7/25/24 Updates

✨
Recent Updates: New Review & Testing Features for Multi-Turn Chatbots, Improved Human Review Workflows, gpt-4o-mini and Llama 3.1!

Multi-turn chatbot support includes new chat view and history object support

Faster, easier data reviews & workflows with Markdown rendering and new Review panel

New models include gpt-4o-mini, Llama 3.1, and native Groq support!

Details here.

Some big changes to Freeplay support for chatbots, and to the data review process recently! Plus the hottest (and fastest) new models. 🔥

New Review & Testing Features for Multi-Turn Chatbots

Chatbots are one of the most common user experiences for generative AI products, and they’re often where product teams start. They’re also surprisingly hard to get right. Testing edge cases and iterating on a chatbot without introducing regressions can be particularly challenging.

To address these challenges, we’ve launched a series of new features at Freeplay that speed up the process of building, testing, evaluating, and monitoring chatbots.

Chat view for easy data review and trace exploration
Format prompts to include conversation history
Save (and modify) conversation history in datasets for easy testing
Run batch tests and automate evaluations on real-world chat scenarios

Here’s a quick demo to see how they work together in practice. You can read more about the details on our blog: Simplify Chatbot Testing and Evaluation with Freeplay

Improved Human Review Workflows

Our customers are increasingly finding value in Freeplay to do detailed inspection of LLM logs. This is in the zeitgeist right now too, people are realizing that industry leaders are advising other teams to look at lots of data.

So, we’ve done a few things to make it even easier to review LLM logs and coordinate human review workflows.
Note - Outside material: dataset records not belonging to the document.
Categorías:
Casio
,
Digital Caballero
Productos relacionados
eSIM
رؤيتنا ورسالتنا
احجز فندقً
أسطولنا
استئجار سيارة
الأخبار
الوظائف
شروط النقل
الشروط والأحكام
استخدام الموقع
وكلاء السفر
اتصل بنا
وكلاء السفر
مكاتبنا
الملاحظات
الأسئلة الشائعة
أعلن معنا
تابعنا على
Markdown rendering can be toggled on/off when reviewing completions. Your personal setting will be saved until you change it again.
New “Review” panel separates out auto-evaluations done by models or custom code functions, customer feedback logged to a completion, and labels intended only for use by human reviewers. Some customers’ evaluation lists were getting verrrryyy long, the new tabs help. 🙌
Better review workflows… Adopt and filter by the following new values to manage reviews by a whole team of people.
- Review Status shows the human review status for a completion. If any eval scores are updated or labels applied, it automatically moves to “In progress.” Reviewers can update settings to “Review complete” when no further updates are needed.
- Reviewer shows avatars for any user who’s applied an evaluation score or label.

More New Models!

OpenAI released gpt-4o-mini and it’s doing almost as well as gpt-4o for ~1/20th the price.

You can also fine-tune it. Reminder that any OpenAI fine-tuned model can be configured and tested in Freeplay.

Meta released Llama 3.1 and it’s on par with the best closed-source models.

Plus: Groq is now a supported provider! You can set up Groq with your own API key and use it to test out:

Gemma 7B
Gemma 2 9B
Llama 3.1 405B
Llama 3.1 70B
Llama 3.1 8B
Llama 3 70B
Llama 3 8B
Llama 3 Groq 70B Tool Use Preview
Llama 3 Groq 8B Tool Use Preview
Mixtral 8x7B

You can try them all out now in Freeplay. Llama 3.1 is available by default in the Freeplay prompt editor & Test feature hosted on Amazon Bedrock, or can be accessed with your own Groq API key.